Mario had been hoping for a peaceful vacation with the Princess, but wound up getting more than he bargained for. The moment he steps onto the beautiful Isle Delfino, he knows something is wrong. Maybe it’s the fact that he just met a talking power washer named F.L.U.D.D., or the fact that he just battled a 10-foot sludge-covered piranha plant, or the fact that a starburst-shaped demon popped out of the ground and informed him to collect all 120 of his brethren. Of course, there’s also the small thing of him being arrested and being put under island arrest. Oh yeah, and this is all being caused by an imposter with a magic paintbrush.
Super Mario Sunshine certainly is an interesting game. It harkens a little bit too much back to Super Mario 64, with all the running around and collecting, whether it be Shine Sprites, or coins, or different kinds of fruit. It adds a unique aspect to the Mario engine, which is blue coins. For every 10 blue coins, you get a Shine Sprite. Rather predictable, yes, but what did you expect? A ticket to the all-night salsa dance in Club Flamenco Domingo?
In order to add a generalization into this review (just because they are fun to do), I’m going to clump replay value, sound, and graphics into two words: nothing special.
The graphics are rather cartoony, and though fun to look at, are, as stated above, nothing special. The sound is tropical, and easy to listen to, but it just gets tuned out after a while. Because it also is, as said previously, nothing special. There is very little replay value. I beat it once, explored the one new area, and haven’t picked it up since. There’s just no motivation to beat it with 120 Shine Sprites unless you’re one of those people who likes to fully complete a game in every aspect before picking up another one. Because, you guessed it, the replay value is nothing special.

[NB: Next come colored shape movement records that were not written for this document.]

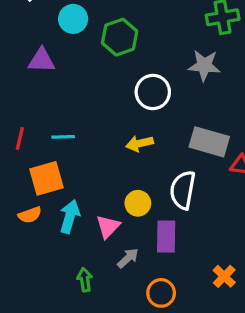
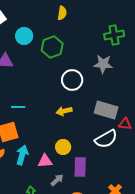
white semicircle: (183, 190) -> (106, 139), moved, turned -130
pink triangle: (108, 227) -> (45, 161), turned 42

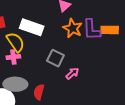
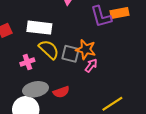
orange star: (73, 28) -> (86, 49), moved
yellow semicircle: (15, 42) -> (49, 49), moved
red semicircle: (39, 92) -> (61, 92), turned -112

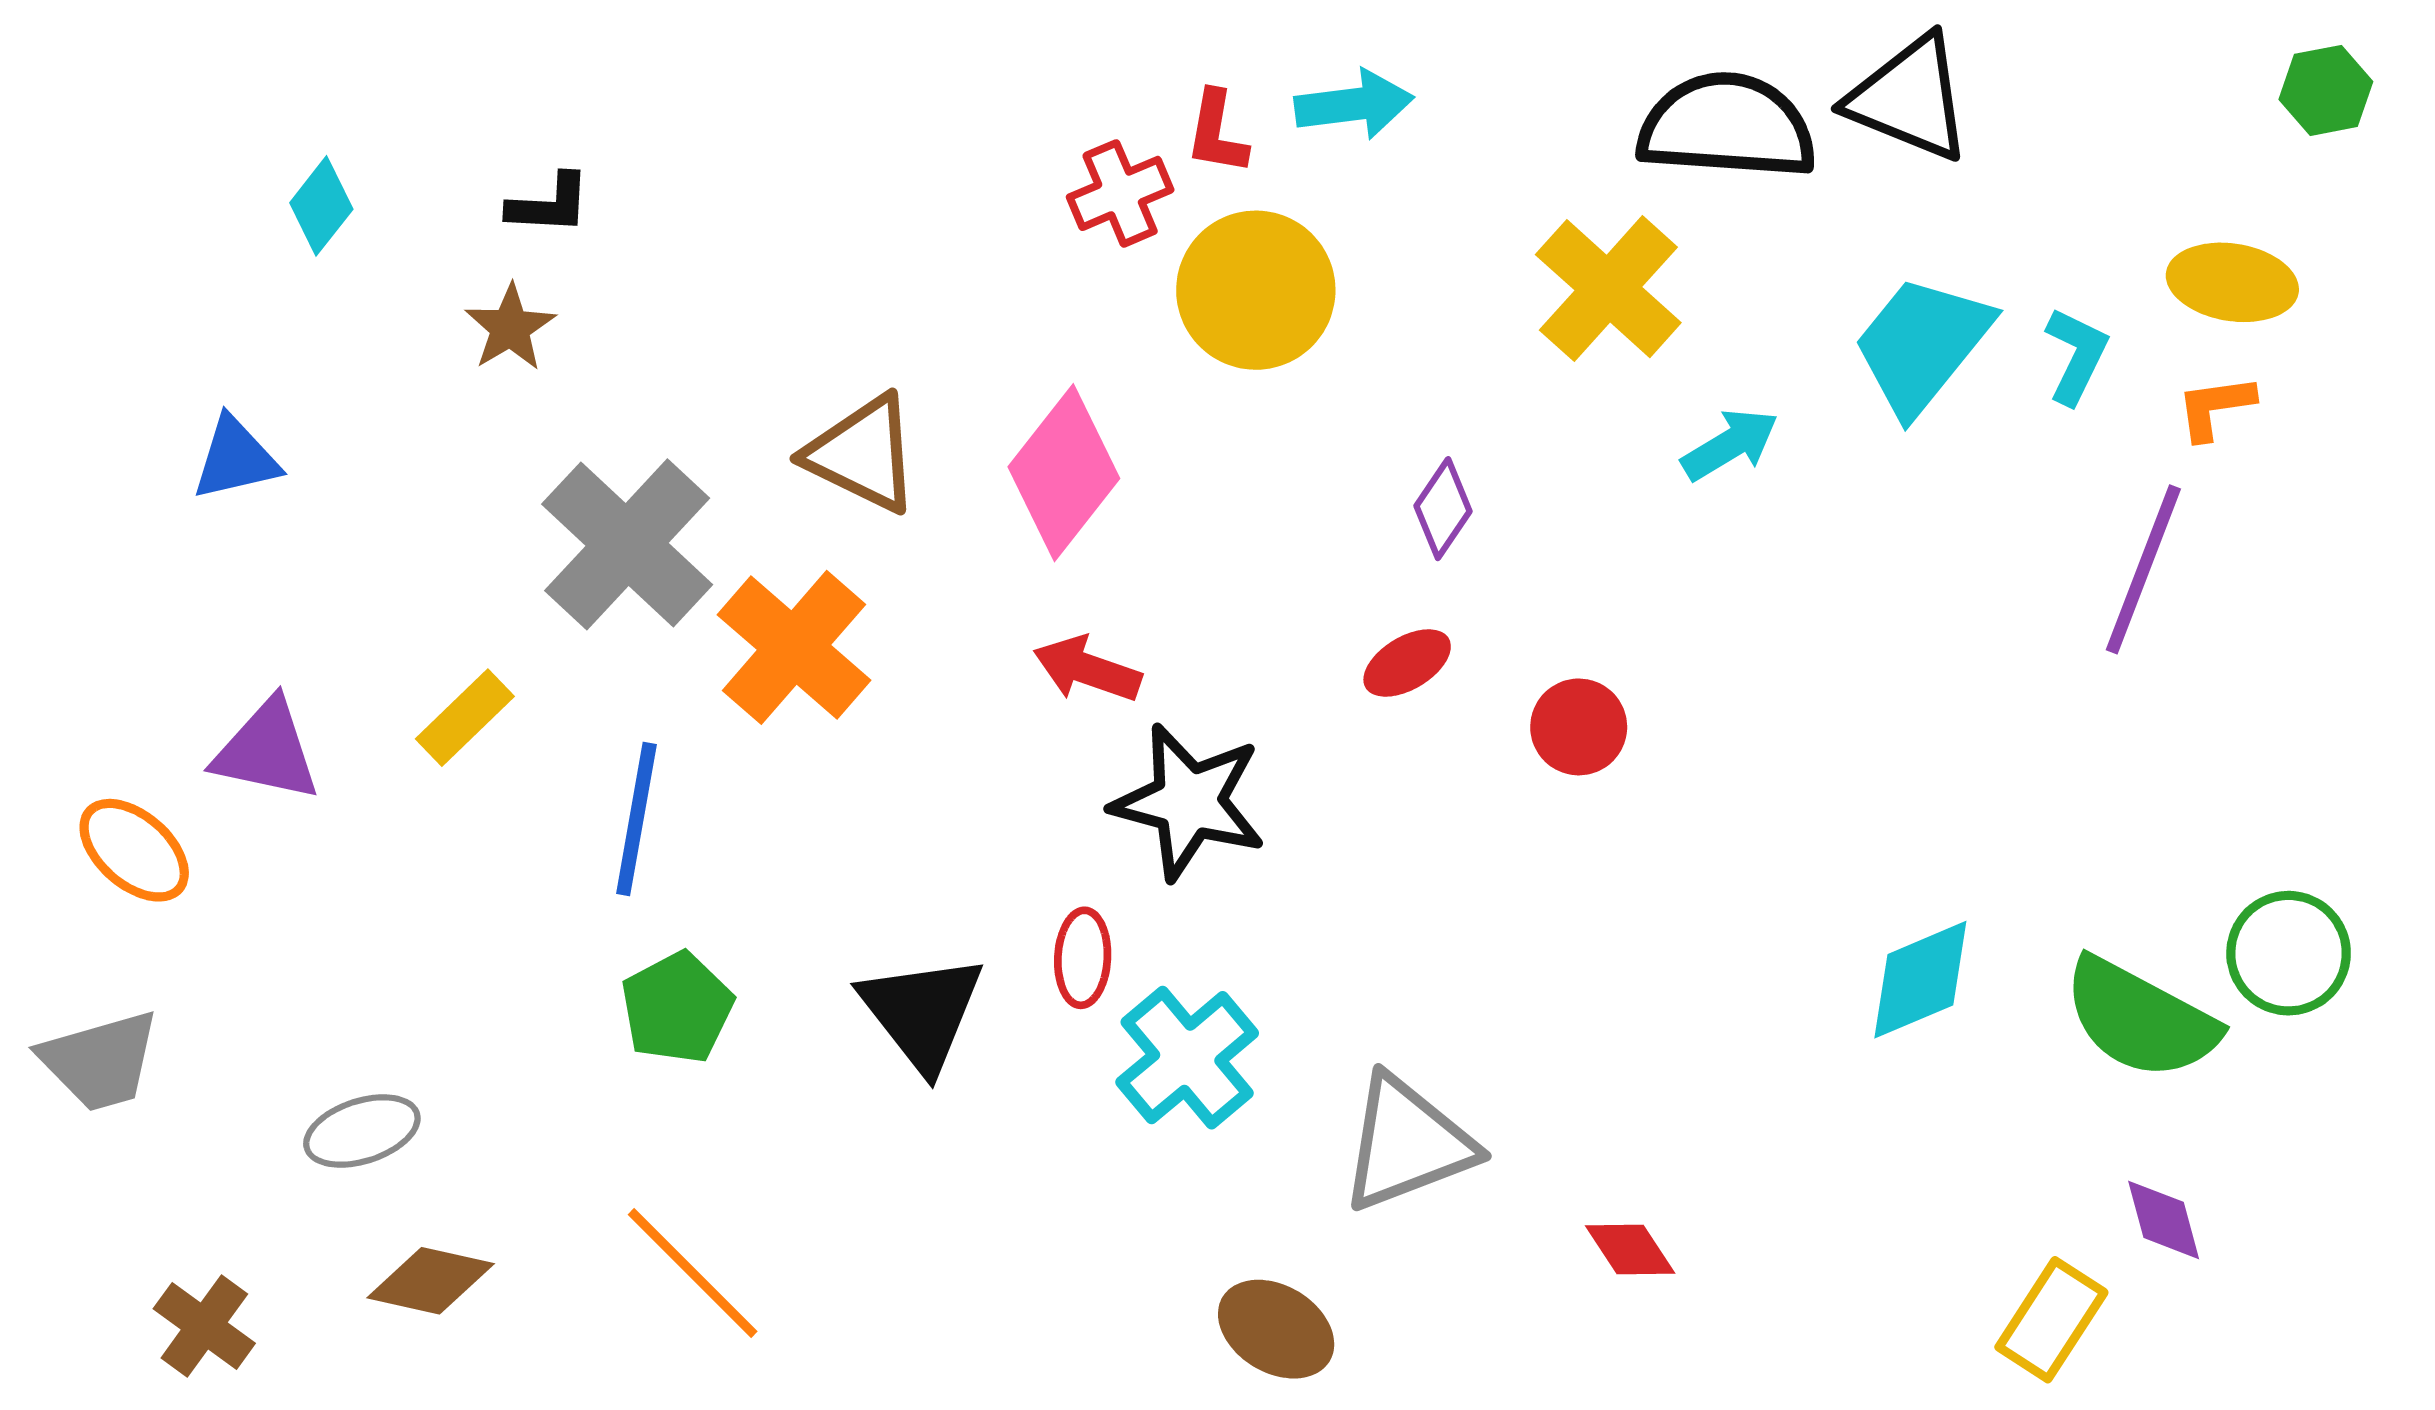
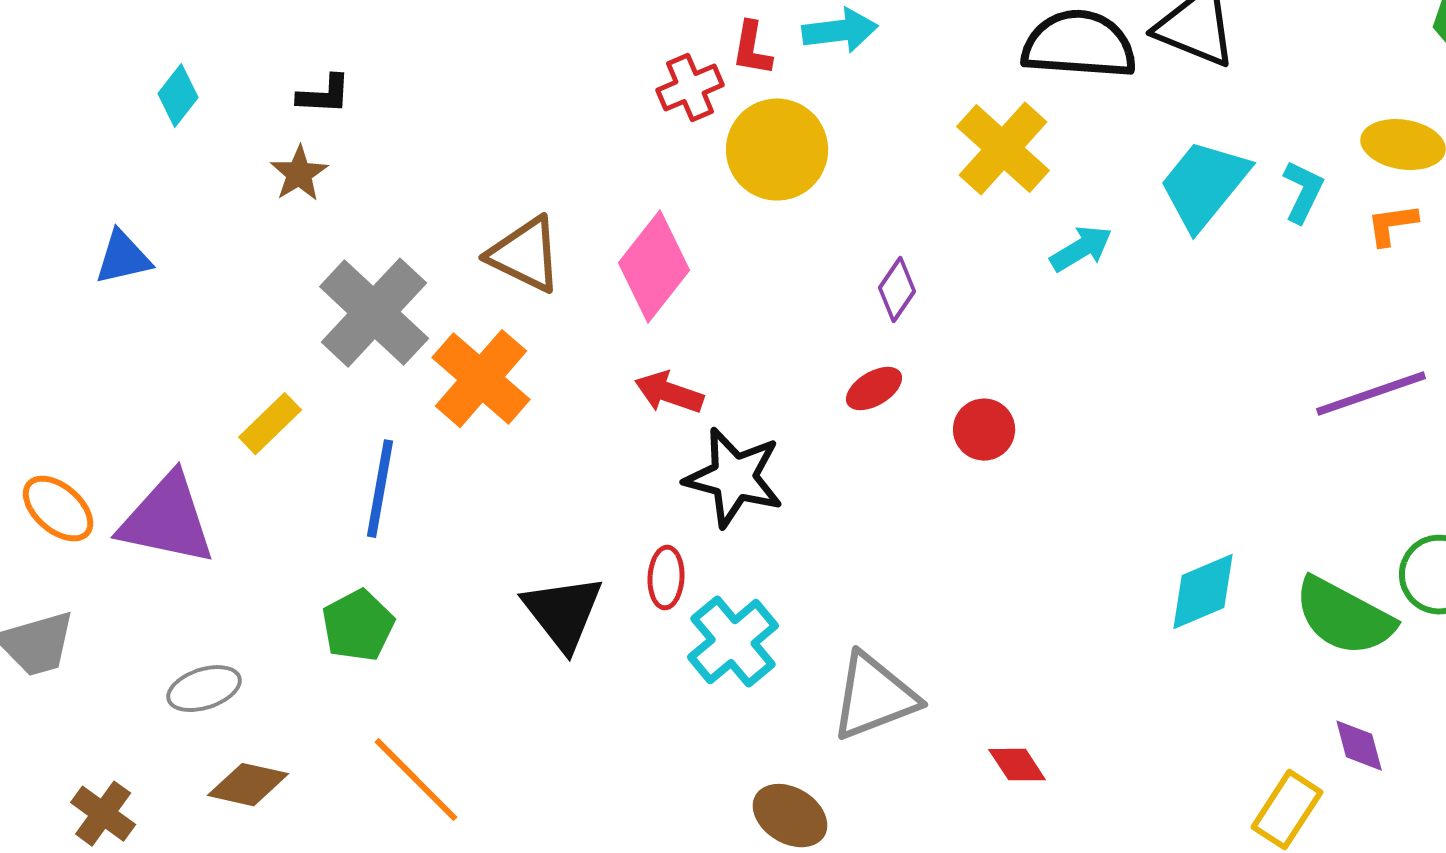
purple line: (2143, 569) -> (1371, 394), moved, turned 50
purple triangle: (267, 750) -> (167, 520), moved, size x1.4
green pentagon: (677, 1008) -> (358, 626), moved

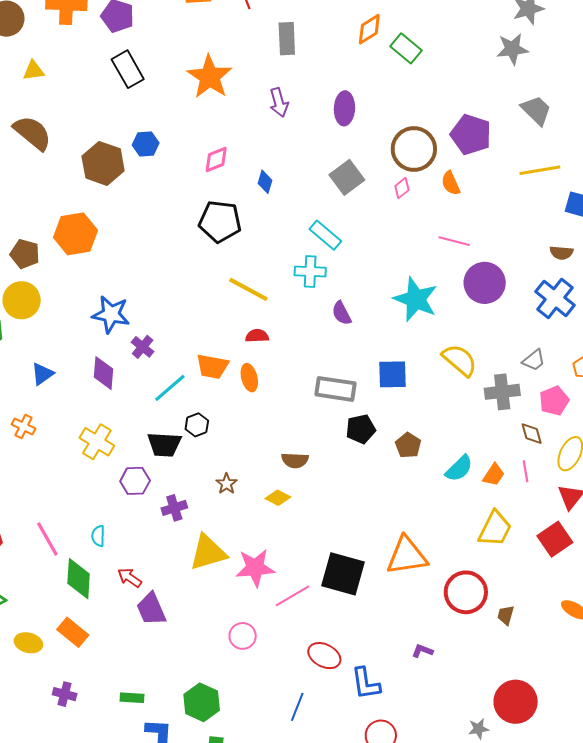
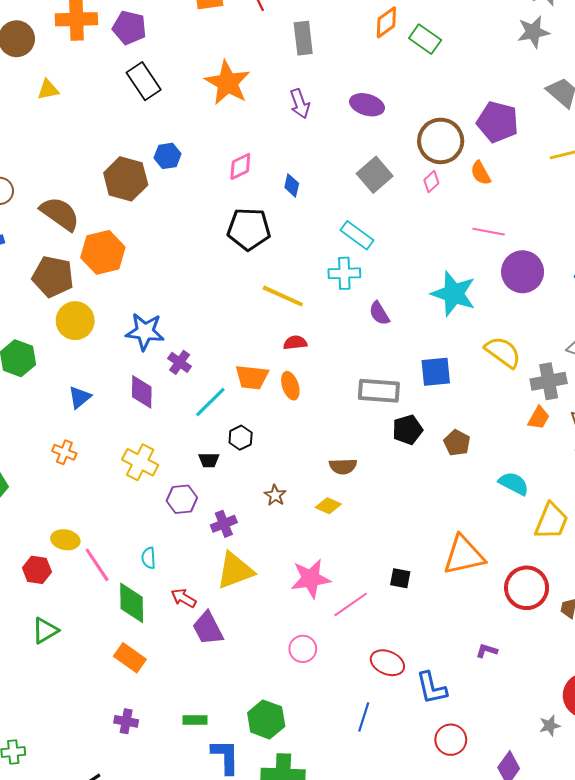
purple ellipse: (344, 108) -> (367, 105), turned -72
brown semicircle: (32, 133) -> (60, 214), moved
brown pentagon: (25, 254) -> (53, 277), size x1.4
yellow circle: (22, 300) -> (75, 321), moved
black trapezoid: (164, 444) -> (209, 460), size x0.6
cyan semicircle: (459, 468) -> (514, 484), moved, turned -104
orange trapezoid: (494, 475) -> (539, 418), moved
yellow triangle: (208, 552) -> (235, 571), moved
black square: (343, 574) -> (400, 578), size x0.5
yellow ellipse: (28, 643) -> (65, 540), moved

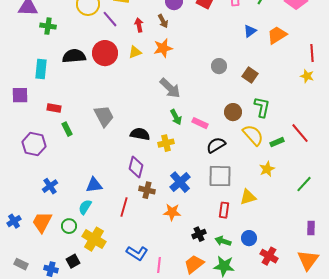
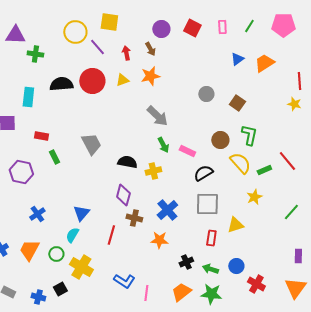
blue triangle: (94, 185) -> (81, 213), turned -42

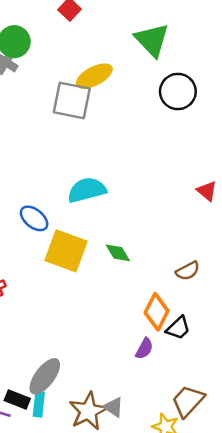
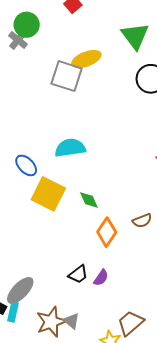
orange diamond: (157, 312) -> (107, 232), moved
black trapezoid: (178, 328) -> (78, 274), moved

One of the best aspects of this game is definitely the plot. Though extremely weird, this is one part of the plot that I particularly like. WARNING: SPOILER AHEAD. IF YOU DO NOT WISH TO SPOIL ANY PART OF THIS GAME, EVEN THIS TINY PART, SKIP ON DOWN. When you finally rescue Peach from “her son,” Baby Bowser (don’t ask, just play), it zooms in on his magical paintbrush. The logo on it is the same logo the F.L.U.D.D., namely, the logo of Professor E. Gadd. He also made the Poltergust 3000 in Luigi’s Mansion. Let’s see…that’s two gadgets for the good guys, and one gadget for the bad guys. I see a deeper plotline running here…
But the worst part about it is that there’s no resolution to that part of the cutscene. It never tells you about why Professor E. Gadd sold the magical paintbrush to Baby Bowser. Maybe the Professor thought Baby Bowser was Mario. Or maybe he wants to make money from selling to both sides. Or possibly Baby Bowser stole it. Hmmm…or maybe that’s what the 120 Shine Sprite ending explains…
Super Mario Sunshine is an okay game. The controls are solid, like in all the Mario games. It will keep you occupied for many hours, and is very fun. But, to be blunt, it is not nearly the best game for ‘Cube out there.